How did Matilda Cook survive yellow fever in the book Fever 1793? What was it like to recover from yellow fever?
In the book Fever 1793, Matilda Cook contracted yellow fever while on the road with her grandpa. He brought her to Bush Hill, but her recovery was messy and long. Without her grandpa, Matilda would have died on the side of the road.
Keep reading to learn how Matilda recovered from yellow fever.
Matilda Cook Gets Yellow Fever
When Matilda Cook returned from the stream, Grandpa could barely sit up to drink the water. He shivered and said he was cold, which was remarkable considering the sweltering heat. He handed her a pouch of coins and sent her to find food and blankets at a nearby farm. Matilda didn’t want to leave him, but she feared he wouldn’t make it another night. She set out in hopes of stumbling across some sign of life.
She came across a farmer working in his field. When he saw Matilda, he ran to the farmhouse and locked the door. He turned her away, saying he couldn’t help anyone with the fever. She wanted to keep going, but something told her to get back to Grandpa.

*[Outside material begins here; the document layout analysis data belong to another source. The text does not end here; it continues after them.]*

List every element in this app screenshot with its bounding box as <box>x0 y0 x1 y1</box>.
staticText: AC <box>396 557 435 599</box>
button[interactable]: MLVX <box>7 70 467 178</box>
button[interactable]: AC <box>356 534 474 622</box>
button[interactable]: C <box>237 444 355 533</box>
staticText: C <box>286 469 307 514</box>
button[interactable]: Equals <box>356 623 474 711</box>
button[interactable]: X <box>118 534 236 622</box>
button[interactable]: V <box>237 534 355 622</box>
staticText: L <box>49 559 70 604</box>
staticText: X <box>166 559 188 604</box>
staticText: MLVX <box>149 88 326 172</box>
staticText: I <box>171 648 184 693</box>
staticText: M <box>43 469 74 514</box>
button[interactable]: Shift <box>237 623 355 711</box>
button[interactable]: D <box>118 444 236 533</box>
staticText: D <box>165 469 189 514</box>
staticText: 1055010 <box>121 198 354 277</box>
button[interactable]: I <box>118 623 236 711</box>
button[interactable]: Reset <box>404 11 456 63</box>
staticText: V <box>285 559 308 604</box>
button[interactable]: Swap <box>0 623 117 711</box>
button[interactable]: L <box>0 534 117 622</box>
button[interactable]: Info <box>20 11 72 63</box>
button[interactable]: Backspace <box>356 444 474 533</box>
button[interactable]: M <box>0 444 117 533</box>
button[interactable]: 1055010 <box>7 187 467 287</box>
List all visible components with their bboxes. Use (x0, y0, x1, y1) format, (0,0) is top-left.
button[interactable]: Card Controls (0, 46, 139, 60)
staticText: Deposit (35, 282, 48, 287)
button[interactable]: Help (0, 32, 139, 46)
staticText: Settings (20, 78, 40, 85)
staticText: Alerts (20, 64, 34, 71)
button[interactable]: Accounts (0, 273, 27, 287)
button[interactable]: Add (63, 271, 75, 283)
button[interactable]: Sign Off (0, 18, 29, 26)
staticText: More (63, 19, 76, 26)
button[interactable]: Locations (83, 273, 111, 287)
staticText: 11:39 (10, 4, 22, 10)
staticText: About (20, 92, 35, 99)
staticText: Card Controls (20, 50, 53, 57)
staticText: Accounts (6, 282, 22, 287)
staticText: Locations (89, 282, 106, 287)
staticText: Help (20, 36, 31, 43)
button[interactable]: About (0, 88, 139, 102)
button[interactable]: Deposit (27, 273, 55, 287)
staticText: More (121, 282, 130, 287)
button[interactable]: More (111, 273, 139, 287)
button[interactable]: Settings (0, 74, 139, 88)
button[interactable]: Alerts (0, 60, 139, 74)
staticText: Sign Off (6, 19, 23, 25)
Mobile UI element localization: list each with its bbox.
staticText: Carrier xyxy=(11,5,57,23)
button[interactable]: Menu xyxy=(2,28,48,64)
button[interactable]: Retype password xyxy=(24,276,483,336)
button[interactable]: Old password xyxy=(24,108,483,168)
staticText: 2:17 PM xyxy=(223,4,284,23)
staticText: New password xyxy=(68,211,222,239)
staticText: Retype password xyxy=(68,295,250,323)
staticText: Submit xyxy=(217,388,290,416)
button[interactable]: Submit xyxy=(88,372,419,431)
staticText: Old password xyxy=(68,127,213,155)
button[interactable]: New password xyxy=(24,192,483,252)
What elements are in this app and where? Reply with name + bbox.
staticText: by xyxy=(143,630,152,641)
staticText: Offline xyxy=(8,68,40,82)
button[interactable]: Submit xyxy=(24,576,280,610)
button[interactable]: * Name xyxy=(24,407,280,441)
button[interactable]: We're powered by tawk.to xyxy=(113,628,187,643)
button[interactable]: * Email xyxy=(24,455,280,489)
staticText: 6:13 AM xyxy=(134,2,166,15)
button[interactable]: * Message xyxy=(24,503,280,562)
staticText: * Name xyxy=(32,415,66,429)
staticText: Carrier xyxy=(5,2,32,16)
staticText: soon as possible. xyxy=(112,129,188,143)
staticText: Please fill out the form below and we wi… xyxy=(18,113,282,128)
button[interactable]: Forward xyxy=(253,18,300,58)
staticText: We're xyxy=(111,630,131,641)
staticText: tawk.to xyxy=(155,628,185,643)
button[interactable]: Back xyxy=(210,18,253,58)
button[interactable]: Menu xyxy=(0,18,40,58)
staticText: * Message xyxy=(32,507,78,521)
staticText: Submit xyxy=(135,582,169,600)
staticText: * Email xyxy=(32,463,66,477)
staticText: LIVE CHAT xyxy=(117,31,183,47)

On the road back, she stepped on a piece of rotten fruit. She looked up and saw the source—a pear tree full of dangling fruit. She collected as many as she could in her skirt and headed back to the chestnut tree.
After a while, the tree came into view, but the pears grew incredibly heavy. The tree looked like it was getting farther away, rather than closer. The sun turned from a fireball into an iceball. Her teeth chattered and she grew disoriented. Where was she? Where was her mother? Eliza? Why was she carrying rocks? The last thought she had was sleep, and then everything went dark.
Salvation in Philadelphia
Two days later, Matilda regained consciousness and found that everything had changed. She was no longer on the side of the road but in a bed. She heard a man’s voice ask if she was dead. She could make out carpentry sounds in the distance and moans closer by.

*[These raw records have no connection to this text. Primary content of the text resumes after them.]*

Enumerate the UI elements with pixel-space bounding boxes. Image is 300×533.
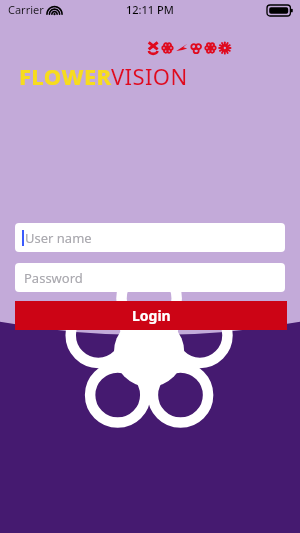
staticText: Password xyxy=(24,269,83,287)
button[interactable]: Password xyxy=(15,263,285,292)
staticText: Login xyxy=(132,306,171,325)
staticText: User name xyxy=(25,229,92,247)
staticText: 12:11 PM xyxy=(126,2,174,17)
staticText: FLOWER xyxy=(19,61,112,91)
staticText: VISION xyxy=(111,61,188,91)
button[interactable]: Login xyxy=(15,301,287,330)
button[interactable]: User name xyxy=(15,223,285,252)
staticText: Carrier xyxy=(8,2,44,17)
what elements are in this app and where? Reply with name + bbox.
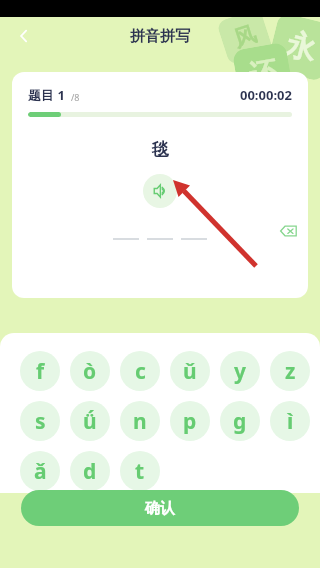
button[interactable]: Back: [8, 20, 40, 52]
button[interactable]: n: [120, 401, 160, 441]
staticText: 风: [230, 20, 260, 54]
staticText: g: [233, 407, 247, 436]
staticText: ò: [83, 357, 97, 386]
staticText: n: [133, 407, 147, 436]
staticText: 还: [246, 54, 280, 93]
button[interactable]: Play audio: [143, 174, 177, 208]
staticText: 拼音拼写: [130, 27, 190, 46]
button[interactable]: ǎ: [20, 451, 60, 491]
button[interactable]: d: [70, 451, 110, 491]
staticText: z: [285, 357, 296, 386]
button[interactable]: ǔ: [170, 351, 210, 391]
button[interactable]: 确认: [21, 490, 299, 526]
staticText: d: [83, 457, 97, 486]
staticText: ì: [287, 407, 294, 436]
button[interactable]: g: [220, 401, 260, 441]
staticText: f: [36, 357, 45, 386]
staticText: 00:00:02: [240, 86, 292, 104]
button[interactable]: ǘ: [70, 401, 110, 441]
staticText: s: [35, 407, 46, 436]
staticText: c: [135, 357, 146, 386]
button[interactable]: Backspace: [276, 218, 302, 244]
staticText: y: [234, 357, 246, 386]
staticText: 永: [282, 25, 320, 69]
button[interactable]: ò: [70, 351, 110, 391]
button[interactable]: c: [120, 351, 160, 391]
button[interactable]: z: [270, 351, 310, 391]
staticText: 确认: [145, 499, 175, 518]
button[interactable]: ì: [270, 401, 310, 441]
button[interactable]: s: [20, 401, 60, 441]
staticText: ǎ: [34, 457, 47, 486]
staticText: 毯: [12, 139, 308, 160]
button[interactable]: f: [20, 351, 60, 391]
button[interactable]: p: [170, 401, 210, 441]
staticText: /8: [71, 91, 80, 103]
staticText: ǘ: [83, 407, 97, 436]
staticText: ǔ: [183, 357, 197, 386]
button[interactable]: t: [120, 451, 160, 491]
staticText: t: [135, 457, 145, 486]
button[interactable]: y: [220, 351, 260, 391]
staticText: p: [183, 407, 197, 436]
staticText: 题目 1: [28, 86, 65, 104]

She drifted to sleep, and nightmares plagued her fever dreams. She choked on dirt and dust billowing from carriages in the road. There were too many of them, and their horses fought for space as people fled the city. A group of soldiers appeared and yelled at her in French. Grandpa was with them and ordered them to fire their guns at her. She woke with a jolt. The room was dark except for a streak of moonlight coming through a window.
She was laying in a mess of wet sheets covered in blood and black goo, the same type of mess her mother had made. There was only one explanation—yellow fever. To her left slept a young woman with braids. To her right was a corpse covered by a sheet. Her heart thumped. Was it her mother? Grandpa? She lifted the sheet and saw the smooth hand of a young woman.
The next time she woke up, the shutters were closed against the blazing sun. She could make out her surroundings better. It was a large room like the Ogilvie’s drawing room, but bigger and missing the adorned furniture. The ceilings were high, and a chandelier hung in the middle. A large woman appeared with a bowl of steaming broth. Her name was Bridget Flagg, and she was relieved to see that Matilda had made it through the night.
Bridget told Matilda that Grandpa was waiting to see her. He didn’t have yellow fever, just a cough and heatstroke. She also commented on how handsome and charming he was, not to mention brave and strong for carrying Matilda all the way there. Matilda relaxed. If Grandpa was flirting and telling tall tales, he was just fine.
Just then, Grandpa came into the room. He teased Matilda about being lazy in bed when there was work to be done. Then, he and Bridget started to flirt. Matilda had to interrupt to find out where they were and how they’d gotten there. Her relief turned to panic when Bridget said she was at Bush Hill Mansion, a large property outside the city limits.
Bush Hill Hospital
The city of Philadelphia had turned Bush Hill into a hospital for those with fever when the disease first spread. Rumors of criminals preying on the sick and bodies piling up were heard all over the city. Bush Hill was a dangerous place, and Matilda wanted to get herself and Grandpa out of there. She tried to stand, but Bridget helped her back down.
Bush Hill had changed, Bridget said. A wealthy French businessman named Stephen Girard had purchased the place and cleared out the riff raff and disreputable employees. He fixed the place up and brought in a real team of French doctors, nurses, medicine, and food. It was a proper hospital now. Both Matilda and Grandpa knew of Mr. Girard from the coffeehouse, and Grandpa greatly admired him. He was an astute businessman, with a hand in many ventures around Philadelphia.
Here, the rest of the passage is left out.